São, pois, curtas visitas a acontecimentos e figuras da década, que compensam a necessária superficialidade do tratamento com algumas surpresas e histórias curiosas (a da prostituta que passou uma noite com o assassino de Luther King, por exemplo). Para além do óbvio valor como documento de consulta visual, o seu valor como documento literário sobre a década não ultrapassa o domínio do factual dentro do estilo jornalístico, faltando-lhe, para além das citações dos entrevistados, uma maior aportação memorialista ou autobiográfica (a autora nasceu em 1980), pelo que usá-lo como complemento em leituras de textos mais substanciais ou pessoais sobre as memórias da Lisboa dos anos 60 (como, por exemplo, Século Passado de Jorge Silva Melo, ou Lisboetas no Século XX – Anos 20, 40 e 60 de José-Augusto França) será inevitável.

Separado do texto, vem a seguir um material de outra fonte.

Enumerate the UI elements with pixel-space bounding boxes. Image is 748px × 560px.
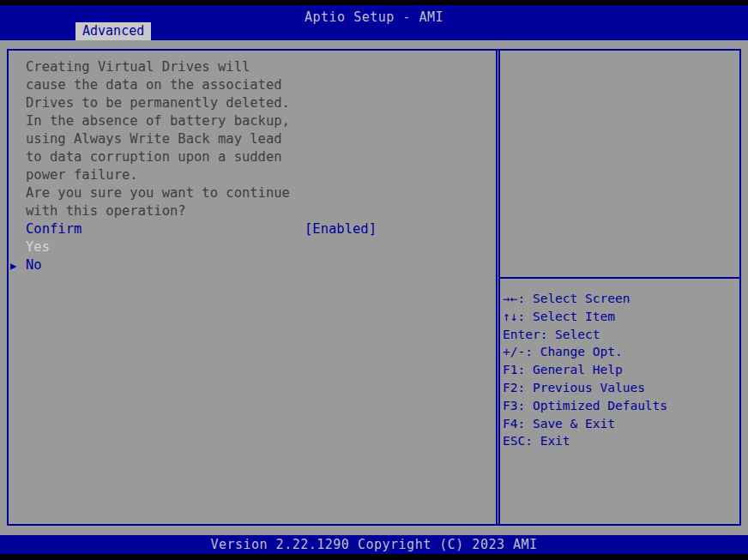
- description-line: Creating Virtual Drives will: [26, 58, 496, 76]
- main-panel: Creating Virtual Drives will cause the d…: [7, 49, 741, 526]
- description-line: cause the data on the associated: [26, 76, 496, 94]
- option-confirm-value[interactable]: [Enabled]: [305, 220, 377, 238]
- choice-no-label: No: [26, 257, 42, 273]
- choice-yes-label: Yes: [26, 239, 50, 255]
- help-item: F1: General Help: [503, 361, 739, 379]
- help-item: Enter: Select: [503, 326, 739, 344]
- key-legend: →←: Select Screen ↑↓: Select Item Enter:…: [500, 279, 739, 450]
- selection-pointer-icon: ▶: [10, 257, 16, 275]
- help-item: ↑↓: Select Item: [503, 308, 739, 326]
- description-line: In the absence of battery backup,: [26, 112, 496, 130]
- choice-no[interactable]: ▶ No: [26, 256, 496, 274]
- description-line: Drives to be permanently deleted.: [26, 94, 496, 112]
- help-item: +/-: Change Opt.: [503, 343, 739, 361]
- help-item: →←: Select Screen: [503, 290, 739, 308]
- version-text: Version 2.22.1290 Copyright (C) 2023 AMI: [210, 537, 537, 552]
- choice-yes[interactable]: Yes: [26, 238, 496, 256]
- description-line: with this operation?: [26, 202, 496, 220]
- bios-screen: { "header": { "title": "Aptio Setup - AM…: [0, 0, 748, 560]
- content-area: Creating Virtual Drives will cause the d…: [0, 40, 748, 535]
- tab-advanced[interactable]: Advanced: [75, 22, 151, 40]
- help-pane: →←: Select Screen ↑↓: Select Item Enter:…: [498, 51, 739, 524]
- footer-band: Version 2.22.1290 Copyright (C) 2023 AMI: [0, 535, 748, 554]
- description-line: power failure.: [26, 166, 496, 184]
- description-line: using Always Write Back may lead: [26, 130, 496, 148]
- option-confirm-label: Confirm: [26, 221, 81, 237]
- option-confirm[interactable]: Confirm [Enabled]: [26, 220, 496, 238]
- help-item: F4: Save & Exit: [503, 415, 739, 433]
- description-line: Are you sure you want to continue: [26, 184, 496, 202]
- item-help-area: [500, 51, 739, 277]
- help-item: ESC: Exit: [503, 432, 739, 450]
- help-item: F2: Previous Values: [503, 379, 739, 397]
- description-line: to data corruption upon a sudden: [26, 148, 496, 166]
- options-pane: Creating Virtual Drives will cause the d…: [9, 51, 498, 524]
- help-item: F3: Optimized Defaults: [503, 397, 739, 415]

A ausência de uma organização temática para o volume deixa também pensar na possibilidade de um maior aprofundamento em algumas áreas, como o design, a publicidade ou a edição. Os artigos dedicados aos móveis de Daciano da Costa e da Olaio, ao design de maços de tabaco de António Garcia, à agência Êxito, aos filmes publicitários de Mário Neves ou ao livreiro Luís Alves Dias permitem pensar em possíveis monografias mais especializadas, ao estilo, por exemplo, de um Design Gráfico Brasileiro: Anos 60 (publicado pela Cosac Naify). Essa maior profundidade temática teria permitido a inclusão de alguns estranhos ausentes deste volume, em especial os ilustradores e cartoonistas da imprensa lisboeta (ausente está, por exemplo, e com alguma surpresa, João Abel Manta); em vez disso, temos algum excesso de ilustração contemporânea, nem sempre com bons resultados (como no caso do episódio da prisão de José Vilhena ou do tabuleiro do “jogo do prazer e da sedução”, o esquema da prostituição em Lisboa no início da década).

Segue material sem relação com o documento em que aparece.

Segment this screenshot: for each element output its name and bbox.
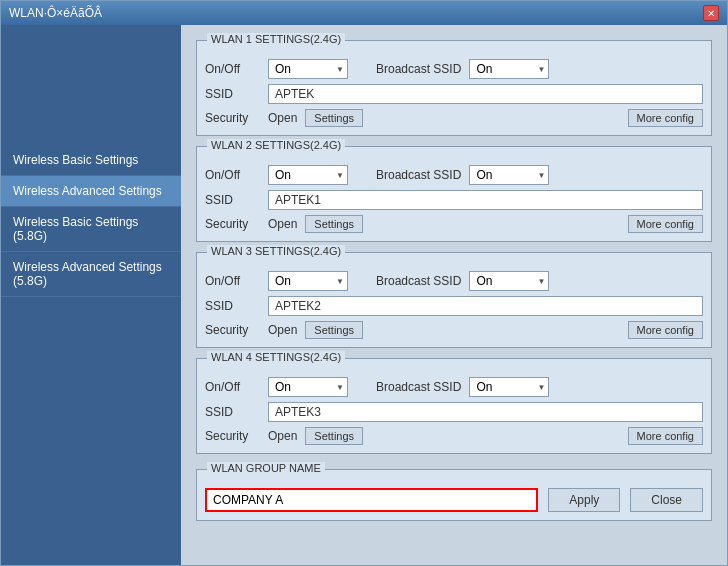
wlan1-security-value: Open (268, 111, 297, 125)
wlan3-more-config-button[interactable]: More config (628, 321, 703, 339)
wlan1-onoff-select[interactable]: OnOff (268, 59, 348, 79)
apply-button[interactable]: Apply (548, 488, 620, 512)
wlan4-ssid-value: APTEK3 (268, 402, 703, 422)
wlan2-broadcast-label: Broadcast SSID (376, 168, 461, 182)
wlan2-ssid-row: SSID APTEK1 (205, 190, 703, 210)
wlan4-onoff-select-wrapper: OnOff ▼ (268, 377, 348, 397)
window-title: WLAN·Ô×éÄãÕÂ (9, 6, 102, 20)
wlan1-section: WLAN 1 SETTINGS(2.4G) On/Off OnOff ▼ Bro… (196, 40, 712, 136)
wlan2-settings-button[interactable]: Settings (305, 215, 363, 233)
wlan4-more-config-button[interactable]: More config (628, 427, 703, 445)
wlan3-ssid-label: SSID (205, 299, 260, 313)
window-body: Wireless Basic Settings Wireless Advance… (1, 25, 727, 565)
wlan4-ssid-row: SSID APTEK3 (205, 402, 703, 422)
wlan1-onoff-label: On/Off (205, 62, 260, 76)
wlan1-onoff-select-wrapper: OnOff ▼ (268, 59, 348, 79)
wlan1-broadcast-label: Broadcast SSID (376, 62, 461, 76)
sidebar: Wireless Basic Settings Wireless Advance… (1, 25, 181, 565)
wlan3-onoff-select[interactable]: OnOff (268, 271, 348, 291)
wlan3-broadcast-label: Broadcast SSID (376, 274, 461, 288)
sidebar-item-wireless-basic[interactable]: Wireless Basic Settings (1, 145, 181, 176)
wlan2-onoff-row: On/Off OnOff ▼ Broadcast SSID OnOff ▼ (205, 165, 703, 185)
wlan1-more-config-button[interactable]: More config (628, 109, 703, 127)
main-content: WLAN 1 SETTINGS(2.4G) On/Off OnOff ▼ Bro… (181, 25, 727, 565)
wlan2-security-value: Open (268, 217, 297, 231)
wlan4-section: WLAN 4 SETTINGS(2.4G) On/Off OnOff ▼ Bro… (196, 358, 712, 454)
wlan3-broadcast-select[interactable]: OnOff (469, 271, 549, 291)
group-name-section: WLAN GROUP NAME Apply Close (196, 469, 712, 521)
group-name-input[interactable] (205, 488, 538, 512)
group-name-title: WLAN GROUP NAME (207, 462, 325, 474)
wlan1-broadcast-select-wrapper: OnOff ▼ (469, 59, 549, 79)
wlan2-title: WLAN 2 SETTINGS(2.4G) (207, 139, 345, 151)
wlan2-broadcast-select[interactable]: OnOff (469, 165, 549, 185)
sidebar-item-wireless-advanced-58[interactable]: Wireless Advanced Settings (5.8G) (1, 252, 181, 297)
wlan4-title: WLAN 4 SETTINGS(2.4G) (207, 351, 345, 363)
sidebar-item-wireless-advanced[interactable]: Wireless Advanced Settings (1, 176, 181, 207)
wlan1-ssid-label: SSID (205, 87, 260, 101)
wlan2-ssid-label: SSID (205, 193, 260, 207)
wlan2-security-label: Security (205, 217, 260, 231)
wlan4-settings-button[interactable]: Settings (305, 427, 363, 445)
wlan2-more-config-button[interactable]: More config (628, 215, 703, 233)
wlan2-ssid-value: APTEK1 (268, 190, 703, 210)
wlan4-security-value: Open (268, 429, 297, 443)
sidebar-item-wireless-basic-58[interactable]: Wireless Basic Settings (5.8G) (1, 207, 181, 252)
wlan2-broadcast-select-wrapper: OnOff ▼ (469, 165, 549, 185)
wlan3-title: WLAN 3 SETTINGS(2.4G) (207, 245, 345, 257)
wlan2-security-row: Security Open Settings More config (205, 215, 703, 233)
wlan4-security-label: Security (205, 429, 260, 443)
wlan2-onoff-select-wrapper: OnOff ▼ (268, 165, 348, 185)
wlan2-onoff-select[interactable]: OnOff (268, 165, 348, 185)
wlan4-onoff-row: On/Off OnOff ▼ Broadcast SSID OnOff ▼ (205, 377, 703, 397)
wlan2-section: WLAN 2 SETTINGS(2.4G) On/Off OnOff ▼ Bro… (196, 146, 712, 242)
wlan4-onoff-label: On/Off (205, 380, 260, 394)
wlan1-settings-button[interactable]: Settings (305, 109, 363, 127)
wlan3-onoff-row: On/Off OnOff ▼ Broadcast SSID OnOff ▼ (205, 271, 703, 291)
wlan1-broadcast-select[interactable]: OnOff (469, 59, 549, 79)
wlan3-ssid-row: SSID APTEK2 (205, 296, 703, 316)
wlan4-onoff-select[interactable]: OnOff (268, 377, 348, 397)
wlan1-ssid-value: APTEK (268, 84, 703, 104)
wlan4-ssid-label: SSID (205, 405, 260, 419)
wlan1-security-label: Security (205, 111, 260, 125)
window-close-button[interactable]: ✕ (703, 5, 719, 21)
wlan1-security-row: Security Open Settings More config (205, 109, 703, 127)
wlan3-security-label: Security (205, 323, 260, 337)
wlan4-broadcast-label: Broadcast SSID (376, 380, 461, 394)
main-window: WLAN·Ô×éÄãÕÂ ✕ Wireless Basic Settings W… (0, 0, 728, 566)
wlan3-security-row: Security Open Settings More config (205, 321, 703, 339)
wlan3-onoff-select-wrapper: OnOff ▼ (268, 271, 348, 291)
title-bar: WLAN·Ô×éÄãÕÂ ✕ (1, 1, 727, 25)
wlan3-settings-button[interactable]: Settings (305, 321, 363, 339)
wlan4-broadcast-select[interactable]: OnOff (469, 377, 549, 397)
wlan3-section: WLAN 3 SETTINGS(2.4G) On/Off OnOff ▼ Bro… (196, 252, 712, 348)
wlan4-security-row: Security Open Settings More config (205, 427, 703, 445)
wlan3-broadcast-select-wrapper: OnOff ▼ (469, 271, 549, 291)
wlan3-security-value: Open (268, 323, 297, 337)
wlan3-onoff-label: On/Off (205, 274, 260, 288)
wlan1-ssid-row: SSID APTEK (205, 84, 703, 104)
wlan2-onoff-label: On/Off (205, 168, 260, 182)
wlan3-ssid-value: APTEK2 (268, 296, 703, 316)
wlan1-title: WLAN 1 SETTINGS(2.4G) (207, 33, 345, 45)
wlan1-onoff-row: On/Off OnOff ▼ Broadcast SSID OnOff ▼ (205, 59, 703, 79)
wlan4-broadcast-select-wrapper: OnOff ▼ (469, 377, 549, 397)
close-button[interactable]: Close (630, 488, 703, 512)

No momento em que preparo uma monografia sobre Fernando Ribeiro de Mello e as edições Afrodite, foi particularmente interessante descobrir seis páginas dedicadas ao editor (abertas com uma boa ilustração de Patrícia Furtado). Não me recordo de outra evocação dele publicada em revista, jornal ou livro nos últimos vinte anos (nem a revista K, na sua sanha recuperadora dos “malditos” e marginais, se lembrou de ir visitá-lo antes da sua morte em 1992), pelo que estas páginas conferem muitos pontos a este volume pela oportunidade e pela compensação do estranho esquecimento mediático do “Dali” de Campo de Ourique. Apesar da ausência de qualquer imagem de arquivo, é um retrato escorreito e que recorre a boas fontes orais (Vítor Silva Tavares) e bibliográficas (a excelente introdução de Ana Hatherly à segunda edição d’A Vénus de Kazabaika).

Se em vez de um mergulho profundo nos ficamos pela superfície das ondas, temos pelo menos um bom guia de navegação nostálgica, e uma aquisição sólida para retronautas. Espuma possivelmente, mas espuma brilhante, nutritiva e bem espessa.